§ **Task description**
Could you return every line of the records below that contains the word "thermistor"?

————

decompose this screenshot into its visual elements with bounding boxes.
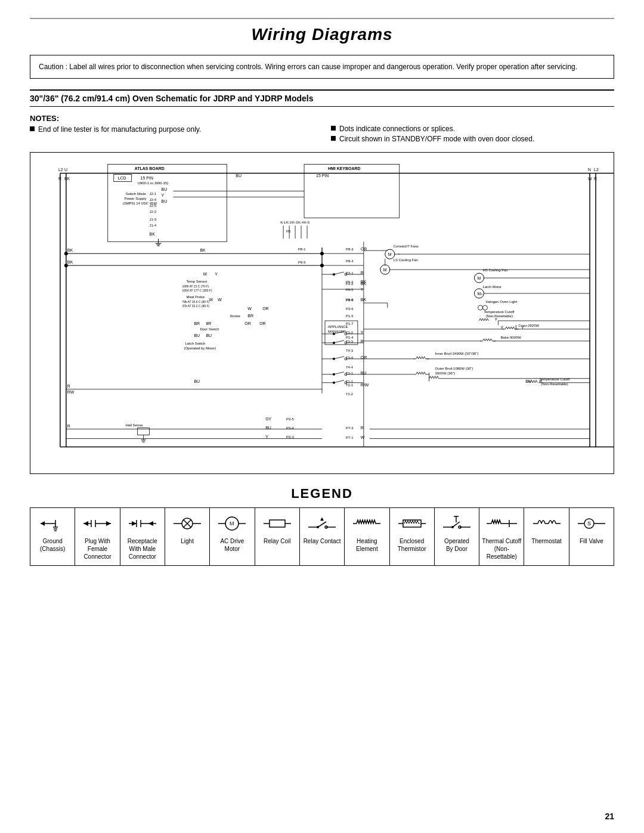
receptacle-male-icon [128, 513, 157, 534]
svg-text:M: M [230, 521, 234, 527]
svg-text:J2-1: J2-1 [150, 192, 157, 196]
svg-point-214 [320, 252, 324, 255]
svg-text:Halogen Oven Light: Halogen Oven Light [485, 300, 517, 304]
svg-text:T4-4: T4-4 [346, 366, 354, 369]
note-item-2: Dots indicate connections or splices. [331, 125, 614, 133]
svg-text:BK: BK [200, 248, 206, 252]
legend-item-fill-valve: S Fill Valve [569, 508, 614, 565]
legend-item-ground: Ground(Chassis) [30, 508, 75, 565]
svg-text:T4-3: T4-3 [346, 349, 354, 352]
svg-text:P1-4: P1-4 [346, 336, 354, 339]
section-title: 30"/36" (76.2 cm/91.4 cm) Oven Schematic… [30, 89, 614, 107]
wiring-diagram: ATLAS BOARD LCD 15 PIN U900-1 to J900-15… [30, 152, 614, 474]
svg-marker-284 [320, 518, 324, 521]
svg-text:R: R [361, 426, 364, 430]
svg-text:R/W: R/W [361, 383, 369, 387]
svg-text:79k  AT 15.6  C (60   F): 79k AT 15.6 C (60 F) [182, 300, 209, 304]
svg-text:15 PIN: 15 PIN [316, 174, 329, 178]
legend-label-ground: Ground(Chassis) [40, 537, 65, 553]
legend-label-thermostat: Thermostat [531, 537, 562, 545]
svg-text:(SMPS) 14 VDC 45W: (SMPS) 14 VDC 45W [123, 202, 157, 205]
svg-text:W: W [218, 298, 222, 302]
legend-item-heating-element: HeatingElement [345, 508, 389, 565]
legend-item-thermal-cutoff: Thermal Cutoff(Non-Resettable) [479, 508, 524, 565]
note-item-3: Circuit shown in STANDBY/OFF mode with o… [331, 135, 614, 143]
svg-text:Y: Y [265, 435, 268, 439]
svg-text:Temp Sensor: Temp Sensor [186, 280, 207, 283]
svg-text:P3-3: P3-3 [286, 435, 294, 439]
svg-text:BU: BU [162, 187, 168, 191]
svg-text:P9-5: P9-5 [298, 261, 306, 264]
legend-label-thermistor: EnclosedThermistor [398, 537, 426, 553]
svg-marker-265 [148, 521, 153, 526]
svg-text:BK: BK [67, 248, 73, 252]
svg-text:N: N [588, 168, 591, 172]
svg-text:J1-3: J1-3 [150, 218, 157, 221]
svg-text:U900-1 to J900-15): U900-1 to J900-15) [138, 181, 168, 185]
notes-title: NOTES: [30, 114, 313, 123]
svg-text:P1-5: P1-5 [346, 314, 354, 318]
svg-text:Inner Broil-3490W (30"/36"): Inner Broil-3490W (30"/36") [435, 352, 479, 355]
svg-text:3000W (36"): 3000W (36") [435, 371, 455, 375]
svg-text:GY: GY [265, 417, 271, 421]
legend-item-light: Light [165, 508, 210, 565]
svg-text:W: W [209, 298, 213, 302]
page-title: Wiring Diagrams [30, 25, 614, 44]
legend-label-fill-valve: Fill Valve [580, 537, 603, 545]
legend-label-relay-coil: Relay Coil [264, 537, 291, 545]
svg-text:Strobe: Strobe [230, 314, 240, 318]
svg-text:P2-6: P2-6 [346, 307, 354, 311]
relay-coil-icon [262, 513, 292, 534]
svg-point-217 [64, 264, 68, 267]
svg-text:BU: BU [194, 333, 200, 337]
svg-text:8R: 8R [206, 321, 211, 326]
svg-text:W: W [247, 306, 252, 311]
svg-text:K-2: K-2 [286, 221, 292, 224]
svg-text:Y: Y [494, 317, 497, 321]
legend-table: Ground(Chassis) Plug WithFemaleConnector [30, 507, 614, 566]
legend-label-plug-female: Plug WithFemaleConnector [83, 537, 111, 561]
svg-text:ATLAS BOARD: ATLAS BOARD [135, 166, 165, 171]
svg-rect-276 [270, 520, 285, 527]
legend-label-relay-contact: Relay Contact [304, 537, 341, 545]
legend-label-light: Light [181, 537, 194, 545]
page-container: Wiring Diagrams Caution : Label all wire… [0, 0, 644, 833]
note-text-1: End of line tester is for manufacturing … [38, 125, 201, 134]
svg-text:Temperature Cutoff: Temperature Cutoff [539, 377, 569, 381]
legend-label-door-operated: OperatedBy Door [444, 537, 469, 553]
svg-text:Switch Mode: Switch Mode [126, 192, 147, 196]
legend-title: LEGEND [30, 486, 614, 501]
notes-area: NOTES: End of line tester is for manufac… [30, 114, 614, 145]
ground-icon [38, 513, 67, 534]
svg-text:RW: RW [67, 390, 75, 394]
svg-text:BR: BR [247, 314, 253, 318]
svg-text:(Operated by Motor): (Operated by Motor) [184, 346, 216, 350]
svg-text:Hall Sense: Hall Sense [126, 423, 144, 427]
svg-marker-255 [83, 521, 88, 526]
note-text-2: Dots indicate connections or splices. [339, 125, 455, 133]
note-text-3: Circuit shown in STANDBY/OFF mode with o… [339, 135, 534, 143]
svg-text:BU: BU [194, 379, 200, 383]
svg-text:LCD: LCD [118, 176, 126, 180]
svg-point-216 [64, 252, 68, 255]
heating-element-icon [352, 513, 382, 534]
thermostat-icon [532, 513, 562, 534]
legend-item-plug-female: Plug WithFemaleConnector [75, 508, 120, 565]
svg-text:P8-4: P8-4 [346, 259, 354, 263]
ac-motor-icon: M [217, 513, 247, 534]
legend-label-ac-motor: AC DriveMotor [220, 537, 244, 553]
svg-text:BU: BU [236, 174, 242, 178]
legend-item-relay-coil: Relay Coil [255, 508, 300, 565]
svg-text:Temperature Cutoff: Temperature Cutoff [484, 310, 514, 314]
svg-text:1654  AT 177  C (350   F): 1654 AT 177 C (350 F) [182, 289, 212, 292]
svg-text:J2-2: J2-2 [150, 210, 157, 213]
svg-text:LS Cooling Fan: LS Cooling Fan [394, 258, 418, 262]
svg-text:W: W [361, 435, 365, 439]
svg-text:K-1: K-1 [280, 221, 286, 224]
svg-text:T2-2: T2-2 [346, 392, 354, 396]
thermistor-icon [397, 513, 427, 534]
svg-text:Latch Motor: Latch Motor [482, 285, 501, 289]
svg-text:P8-1: P8-1 [298, 247, 306, 251]
svg-text:P3-5: P3-5 [286, 417, 294, 421]
legend-item-door-operated: OperatedBy Door [435, 508, 479, 565]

————

§ **Task solution**
legend-label-thermistor: EnclosedThermistor [398, 537, 426, 553]
thermistor-icon [397, 513, 427, 534]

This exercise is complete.